Thursday, October 07, 2010

Goldman Sachs: The Dollar will decline sharply in the coming year

The dollar will embark on a sharp decline over the next 12 months, Goldman Sachs forecast on Wednesday, as policy makers in Washington look poised to press the trigger on another round of printing money.

The investment bank expects the dollar to drop to $1.79 against the pound in six months and $1.85 in 12 months. Sterling closed at $1.5891 in London yesterday. The euro won’t be spared either, with the dollar’s slump forcing it to $1.50 six months from now and $1.55 in a year’s time.
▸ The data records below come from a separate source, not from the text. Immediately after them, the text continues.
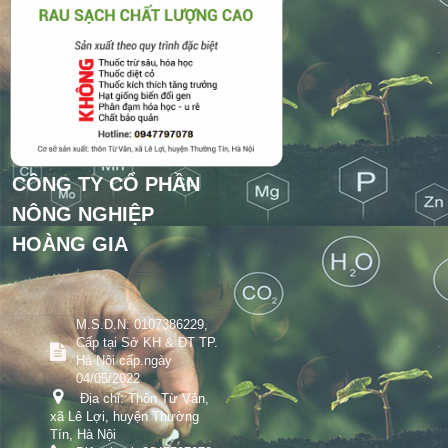
CÔNG TY CỔ PHẦN
NÔNG NGHIỆP
HOÀNG GIA
M.S.D.N: 0107386229,
Cấp tại Sở KH & ĐT TP.
Hà Nội cấp.ngày
04/05/2022
Địa chỉ:
Thôn Từ Vân,
xã Lê Lợi, huyện Thường
Tín, Hà Nội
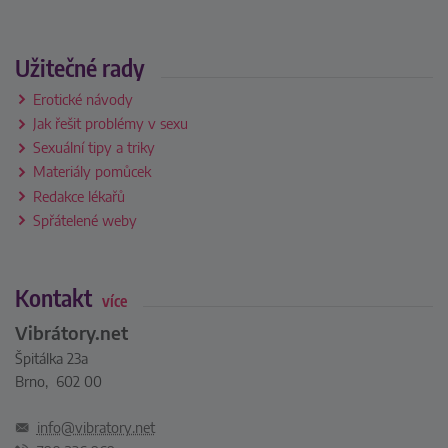
Užitečné rady
Erotické návody
Jak řešit problémy v sexu
Sexuální tipy a triky
Materiály pomůcek
Redakce lékařů
Spřátelené weby
Kontakt
více
Vibrátory.net
Špitálka 23a
Brno, 602 00
info@vibratory.net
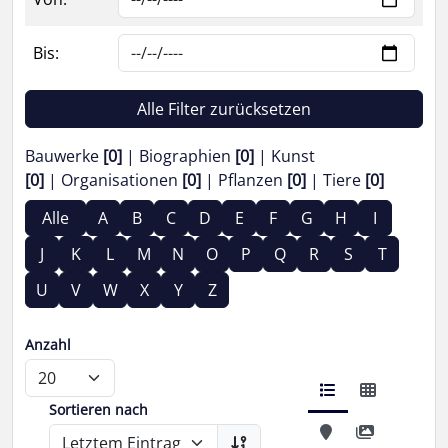
Bis:
Alle Filter zurücksetzen
Bauwerke
[0]
Biographien
[0]
Kunst
[0]
Organisationen
[0]
Pflanzen
[0]
Tiere
[0]
Alle
A
B
C
D
E
F
G
H
I
J
K
L
M
N
O
P
Q
R
S
T
U
V
W
X
Y
Z
Anzahl
Sortieren nach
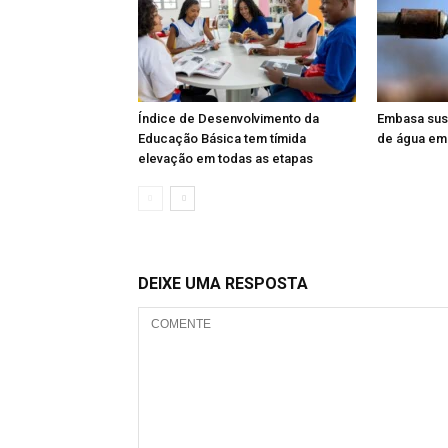
Índice de Desenvolvimento da
Embasa sus
Educação Básica tem tímida
de água em
elevação em todas as etapas
DEIXE UMA RESPOSTA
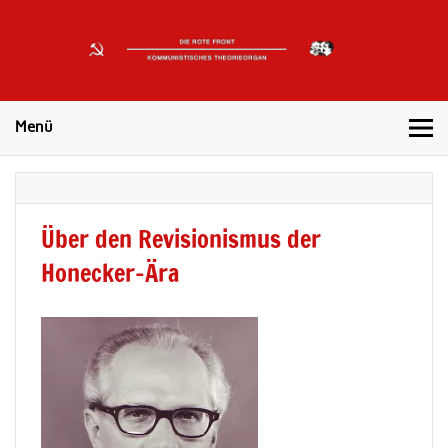
DIE
ROTE
Kommunistisches Theorieorgan
FRONT
Menü
Über den Revisionismus der
Honecker-Ära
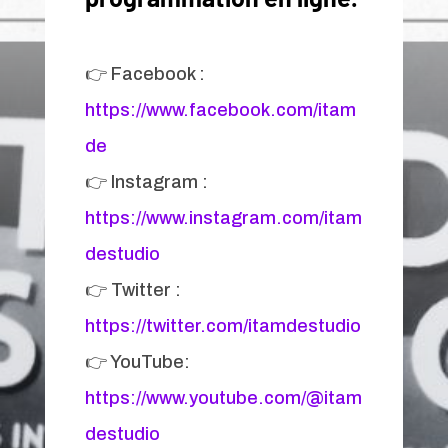
👉 Facebook :
https://www.facebook.com/itam
de
👉 Instagram :
https://www.instagram.com/itam
destudio
👉 Twitter :
https://twitter.com/itamdestudio
👉 YouTube:
https://www.youtube.com/@itam
destudio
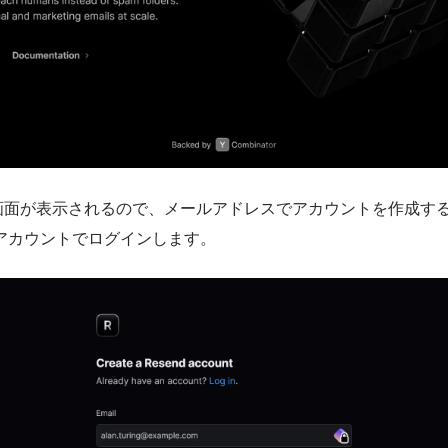
面が表示されるので、メールアドレスでアカウントを作成するか、
leアカウントでログインします。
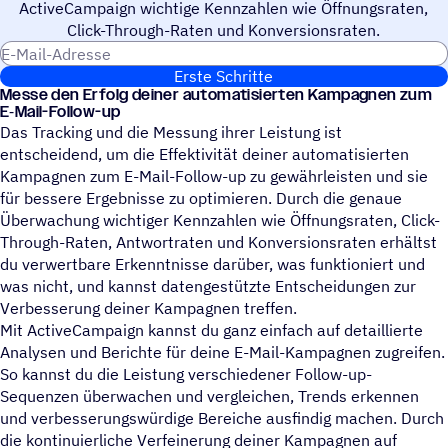
ActiveCampaign wichtige Kennzahlen wie Öffnungsraten,
Click-Through-Raten und Konversionsraten.
E-Mail-Adresse
Erste Schritte
Messe den Erfolg deiner auto­ma­ti­sier­ten Kampa­gnen zum
E‑Mail-Follow-up
Das Tracking und die Messung ihrer Leistung ist
entscheidend, um die Effektivität deiner automatisierten
Kampagnen zum E-Mail-Follow-up zu gewährleisten und sie
für bessere Ergebnisse zu optimieren. Durch die genaue
Überwachung wichtiger Kennzahlen wie Öffnungsraten, Click-
Through-Raten, Antwortraten und Konversionsraten erhältst
du verwertbare Erkenntnisse darüber, was funktioniert und
was nicht, und kannst datengestützte Entscheidungen zur
Verbesserung deiner Kampagnen treffen.
Mit ActiveCampaign kannst du ganz einfach auf detaillierte
Analysen und Berichte für deine E-Mail-Kampagnen zugreifen.
So kannst du die Leistung verschiedener Follow-up-
Sequenzen überwachen und vergleichen, Trends erkennen
und verbesserungswürdige Bereiche ausfindig machen. Durch
die kontinuierliche Verfeinerung deiner Kampagnen auf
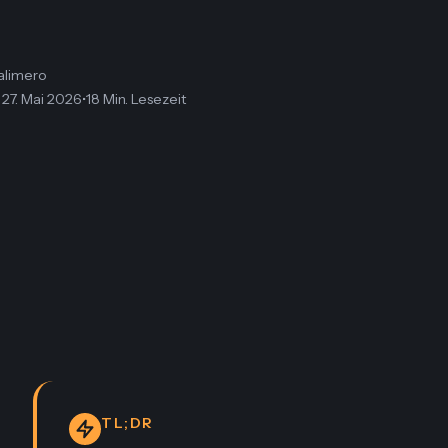
alimero
:
27. Mai 2026
•
18 Min. Lesezeit
TL;DR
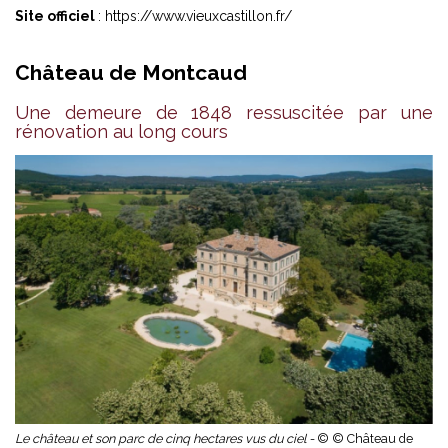
Site officiel
:
https://www.vieuxcastillon.fr/
Château de Montcaud
Une demeure de 1848 ressuscitée par une
rénovation au long cours
Le château et son parc de cinq hectares vus du ciel -
© © Château de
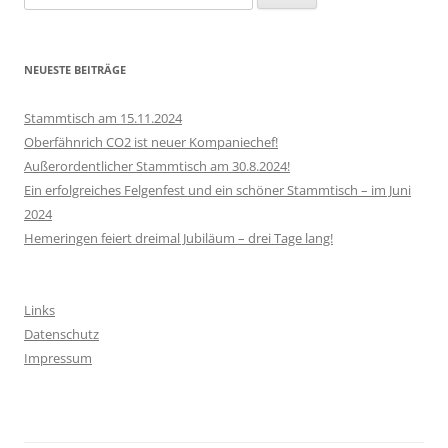
nach:
NEUESTE BEITRÄGE
Stammtisch am 15.11.2024
Oberfähnrich CO2 ist neuer Kompaniechef!
Außerordentlicher Stammtisch am 30.8.2024!
Ein erfolgreiches Felgenfest und ein schöner Stammtisch – im Juni
2024
Hemeringen feiert dreimal Jubiläum – drei Tage lang!
Links
Datenschutz
Impressum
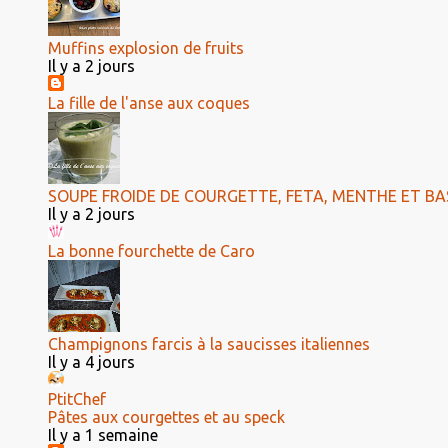
Muffins explosion de fruits
Il y a 2 jours
La fille de l'anse aux coques
SOUPE FROIDE DE COURGETTE, FETA, MENTHE ET BAS
Il y a 2 jours
La bonne fourchette de Caro
Champignons farcis à la saucisses italiennes
Il y a 4 jours
PtitChef
Pâtes aux courgettes et au speck
Il y a 1 semaine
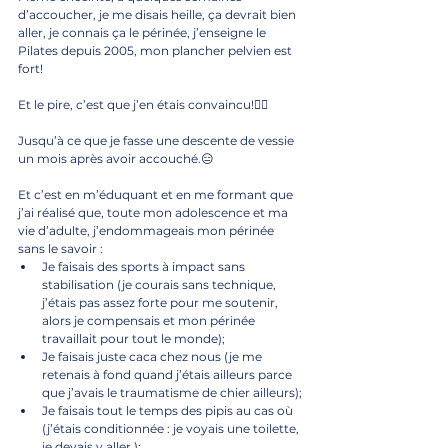
d’accoucher, je me disais heille, ça devrait bien 
aller, je connais ça le périnée, j’enseigne le 
Pilates depuis 2005, mon plancher pelvien est 
fort!
Et le pire, c’est que j’en étais convaincu!🤦‍♀️
Jusqu’à ce que je fasse une descente de vessie 
un mois après avoir accouché.😑
Et c’est en m’éduquant et en me formant que 
j’ai réalisé que, toute mon adolescence et ma 
vie d’adulte, j’endommageais mon périnée 
sans le savoir :
Je faisais des sports à impact sans 
stabilisation (je courais sans technique, 
j’étais pas assez forte pour me soutenir, 
alors je compensais et mon périnée 
travaillait pour tout le monde);
Je faisais juste caca chez nous (je me 
retenais à fond quand j’étais ailleurs parce 
que j’avais le traumatisme de chier ailleurs);
Je faisais tout le temps des pipis au cas où 
(j’étais conditionnée : je voyais une toilette, 
je devais y aller.);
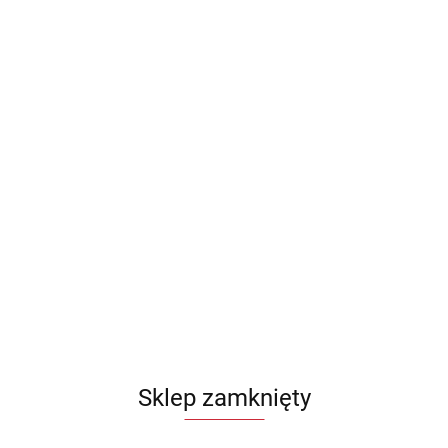
Sklep zamknięty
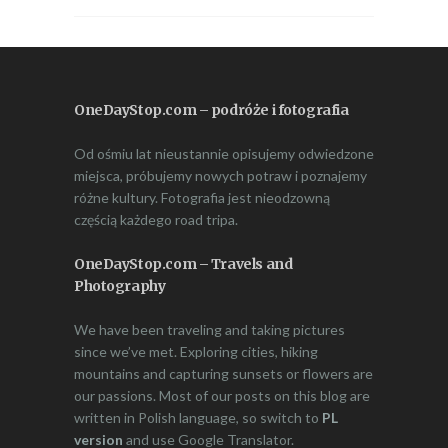
OneDayStop.com – podróże i fotografia
Od ośmiu lat nieustannie opisujemy odwiedzone
miejsca, próbujemy nowych potraw i poznajemy
różne kultury. Fotografia jest nieodzowną
częścią każdego road tripa.
OneDayStop.com – Travels and
Photography
We have been traveling and taking pictures
since we’ve met. Exploring cities, hiking
mountains and capturing sunsets or flowers are
our passions. Most of our posts on this blog are
written in Polish language, so switch to
PL
version
and use Google Translator.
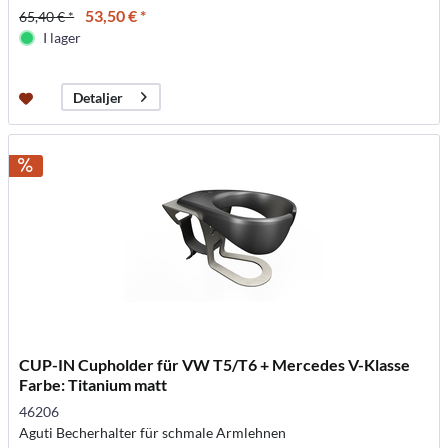
53,50 € *
65,40 € *
I lager
Detaljer
CUP-IN Cupholder für VW T5/T6 + Mercedes V-Klasse
Farbe: Titanium matt
46206
Aguti Becherhalter für schmale Armlehnen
Powered by President Obama’s stimulus package and a rebound in inventories, the US recovery peaked in the final three months of last year and has been slowing ever since. As the summer delivered a diet of weak economic data, the conviction has strengthened among a growing number of officials at the Federal Reserve that it should risk another bout of quantitative easing - printing money to inject into the economy.

“More QE is seen as a co-ordinated effort to get the dollar lower,” said Thomas Stolper of Goldman Sachs. “It makes sense for the US.”

Separately, Goldman’s chief economist, Jan Hatzius, warned that the world’s biggest economy faces a “fairly bad” or a “very bad" scenario over the next six to nine months.
Source.

2 comments:

John (Ad Orientem) said...

David,
Many people who invest in silver buy bags of so called junk silver, mostly old coins minted when silver was still present in our coinage.

David Wozney said...

In a barter situation, because a cupronickel nickel has a lower intrinsic metal value than a silver dime, a cupronickel nickel provides the ability to make a more precise value for change, than a silver dime does, in a barter transaction. Also, people who invest in cupronickel alloy obtain nickels at a local bank without paying a markup, commission, fee, or shipping/handling cost, such as people posting in this forum.